The data: Begin

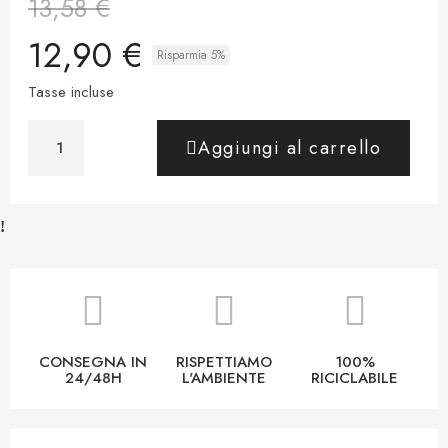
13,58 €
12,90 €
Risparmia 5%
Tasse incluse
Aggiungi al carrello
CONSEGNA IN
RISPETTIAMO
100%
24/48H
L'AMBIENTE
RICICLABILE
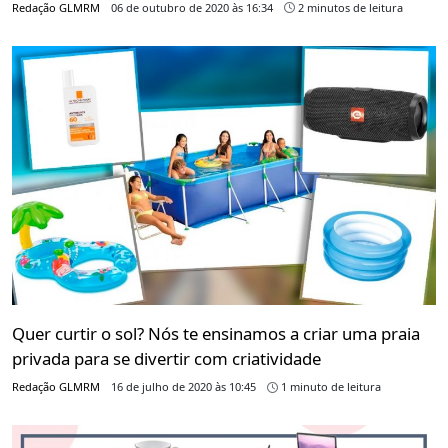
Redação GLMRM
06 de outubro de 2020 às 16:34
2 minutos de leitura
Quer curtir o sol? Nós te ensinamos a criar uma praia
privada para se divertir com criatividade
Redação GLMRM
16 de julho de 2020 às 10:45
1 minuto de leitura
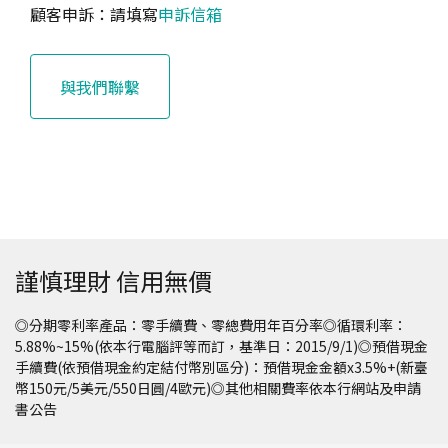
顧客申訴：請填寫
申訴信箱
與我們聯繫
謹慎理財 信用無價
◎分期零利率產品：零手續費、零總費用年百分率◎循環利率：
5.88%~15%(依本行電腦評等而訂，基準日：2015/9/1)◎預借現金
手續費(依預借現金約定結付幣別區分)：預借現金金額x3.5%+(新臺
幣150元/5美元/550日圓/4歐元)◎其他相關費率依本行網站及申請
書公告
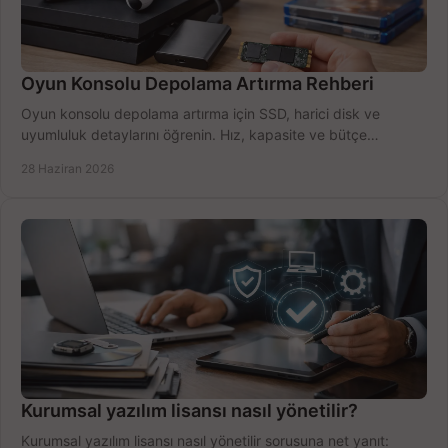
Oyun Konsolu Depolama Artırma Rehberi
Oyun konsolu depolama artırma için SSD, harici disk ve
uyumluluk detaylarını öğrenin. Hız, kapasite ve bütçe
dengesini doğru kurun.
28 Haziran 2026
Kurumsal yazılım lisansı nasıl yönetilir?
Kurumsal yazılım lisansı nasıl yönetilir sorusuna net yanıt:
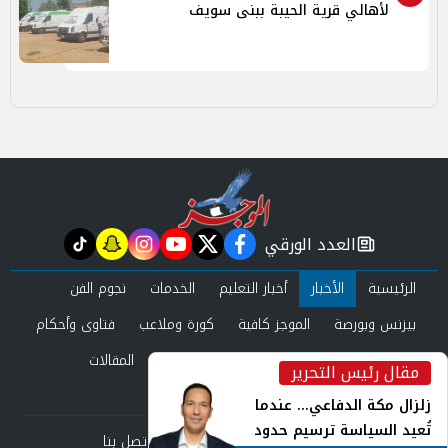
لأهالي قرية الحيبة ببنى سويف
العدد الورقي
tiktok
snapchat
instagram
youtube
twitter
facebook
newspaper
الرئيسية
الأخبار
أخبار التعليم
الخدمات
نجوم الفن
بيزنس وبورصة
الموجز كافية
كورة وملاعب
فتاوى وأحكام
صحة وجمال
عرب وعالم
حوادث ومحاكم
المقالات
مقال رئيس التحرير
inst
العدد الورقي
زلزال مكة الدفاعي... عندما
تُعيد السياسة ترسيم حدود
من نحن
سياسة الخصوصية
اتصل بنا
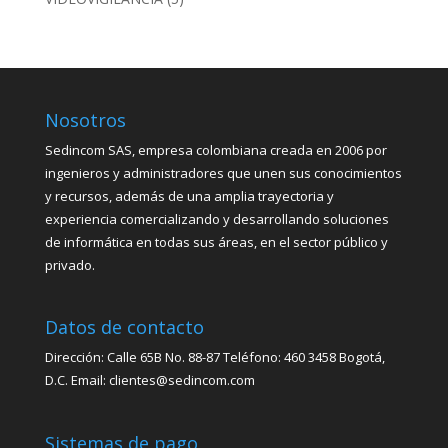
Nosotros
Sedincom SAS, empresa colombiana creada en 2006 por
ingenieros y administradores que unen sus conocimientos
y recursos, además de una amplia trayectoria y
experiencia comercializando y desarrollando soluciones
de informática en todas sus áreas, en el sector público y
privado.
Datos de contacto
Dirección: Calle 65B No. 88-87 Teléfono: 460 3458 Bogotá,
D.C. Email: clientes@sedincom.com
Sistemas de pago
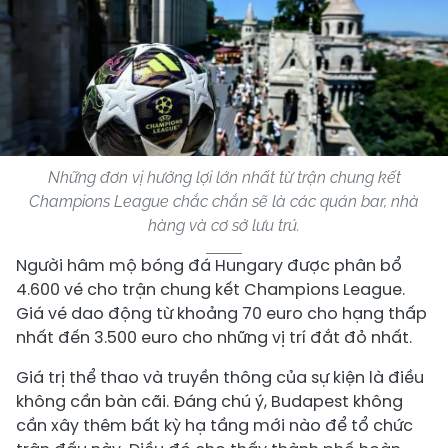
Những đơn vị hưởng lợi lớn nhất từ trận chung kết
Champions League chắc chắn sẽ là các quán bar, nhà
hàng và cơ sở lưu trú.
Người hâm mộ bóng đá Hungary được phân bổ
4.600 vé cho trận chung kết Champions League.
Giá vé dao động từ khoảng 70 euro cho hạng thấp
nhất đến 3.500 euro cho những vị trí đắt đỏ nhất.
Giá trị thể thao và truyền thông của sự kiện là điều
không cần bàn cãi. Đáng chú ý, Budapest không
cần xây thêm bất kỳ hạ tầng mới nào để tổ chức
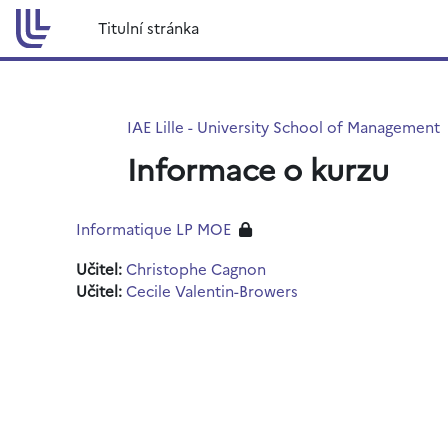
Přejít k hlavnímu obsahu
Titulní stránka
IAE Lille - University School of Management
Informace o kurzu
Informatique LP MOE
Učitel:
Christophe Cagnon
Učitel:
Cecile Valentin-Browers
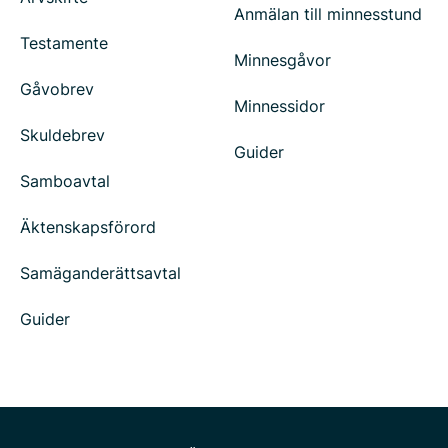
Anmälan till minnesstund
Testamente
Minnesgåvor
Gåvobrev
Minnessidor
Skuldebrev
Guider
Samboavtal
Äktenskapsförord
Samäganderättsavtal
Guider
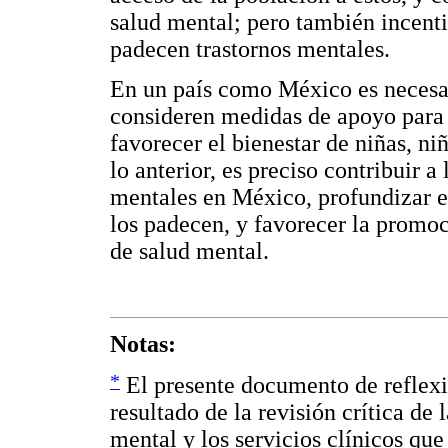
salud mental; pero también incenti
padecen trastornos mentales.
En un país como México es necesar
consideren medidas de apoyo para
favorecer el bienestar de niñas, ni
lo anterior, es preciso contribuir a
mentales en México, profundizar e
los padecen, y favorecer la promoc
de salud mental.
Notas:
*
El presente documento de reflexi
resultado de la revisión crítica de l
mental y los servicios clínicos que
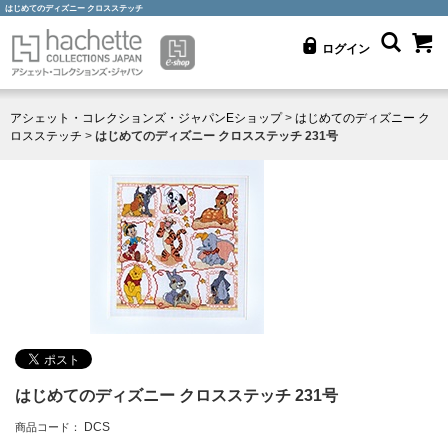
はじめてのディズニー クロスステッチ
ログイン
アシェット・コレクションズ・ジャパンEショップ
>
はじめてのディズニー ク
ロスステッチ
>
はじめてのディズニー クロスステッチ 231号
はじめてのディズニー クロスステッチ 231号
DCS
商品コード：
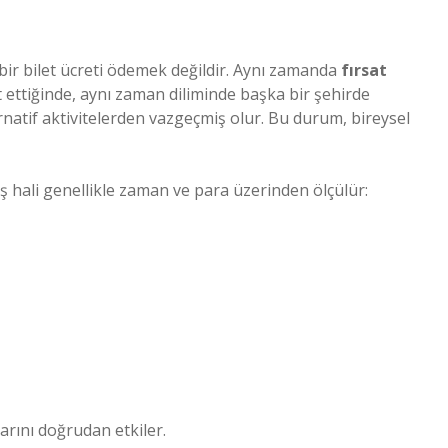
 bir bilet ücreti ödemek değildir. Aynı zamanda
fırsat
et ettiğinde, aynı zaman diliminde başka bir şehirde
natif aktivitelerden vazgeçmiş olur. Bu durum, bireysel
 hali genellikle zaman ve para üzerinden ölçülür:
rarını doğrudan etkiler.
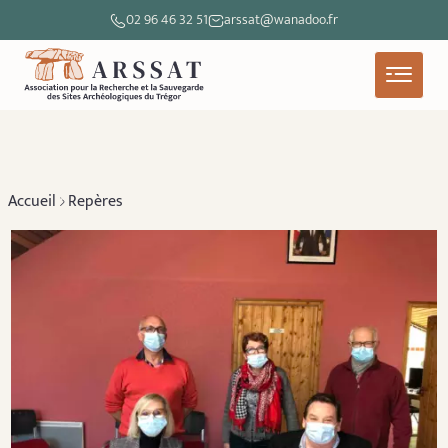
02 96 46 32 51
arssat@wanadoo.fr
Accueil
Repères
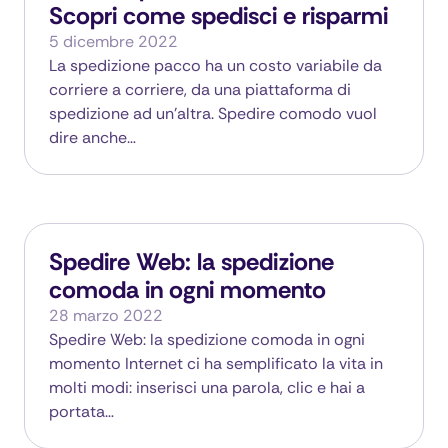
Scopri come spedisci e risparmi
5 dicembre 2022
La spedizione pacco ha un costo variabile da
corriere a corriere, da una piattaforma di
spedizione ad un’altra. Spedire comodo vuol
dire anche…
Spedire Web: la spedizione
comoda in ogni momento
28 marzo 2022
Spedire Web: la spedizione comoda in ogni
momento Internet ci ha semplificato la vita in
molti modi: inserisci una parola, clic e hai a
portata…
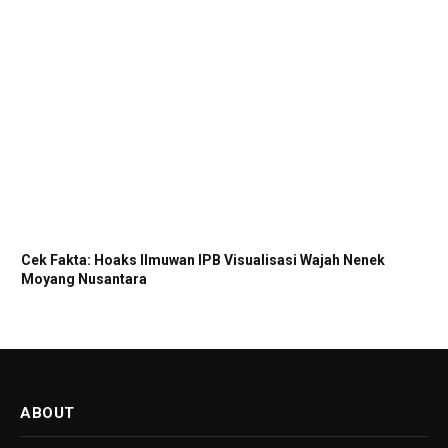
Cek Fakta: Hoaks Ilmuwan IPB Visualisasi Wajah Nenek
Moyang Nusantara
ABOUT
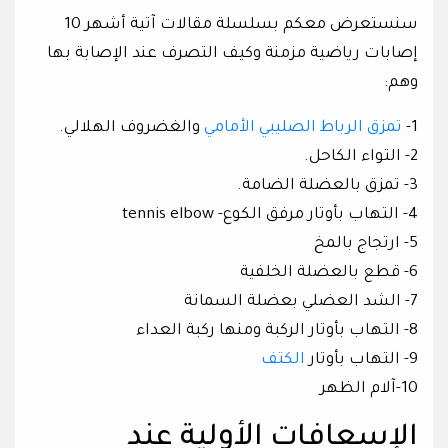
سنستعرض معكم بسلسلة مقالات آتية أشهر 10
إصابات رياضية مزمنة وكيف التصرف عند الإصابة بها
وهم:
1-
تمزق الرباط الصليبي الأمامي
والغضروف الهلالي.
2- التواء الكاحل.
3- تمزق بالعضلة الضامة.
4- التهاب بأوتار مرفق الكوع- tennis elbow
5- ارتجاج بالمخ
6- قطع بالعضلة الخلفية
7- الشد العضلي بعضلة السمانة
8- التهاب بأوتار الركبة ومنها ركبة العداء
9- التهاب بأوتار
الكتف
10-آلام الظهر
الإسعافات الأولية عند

The data: End

What to do – Above is a listing; print exactly its lines from the one with "Oyun Konsolu Depolama Artırma Rehberi" through the one with "Kurumsal yazılım lisansı nasıl yönetilir?", and no other lines.

Completed task –
Oyun Konsolu Depolama Artırma Rehberi
Oyun konsolu depolama artırma için SSD, harici disk ve
uyumluluk detaylarını öğrenin. Hız, kapasite ve bütçe
dengesini doğru kurun.
28 Haziran 2026
Kurumsal yazılım lisansı nasıl yönetilir?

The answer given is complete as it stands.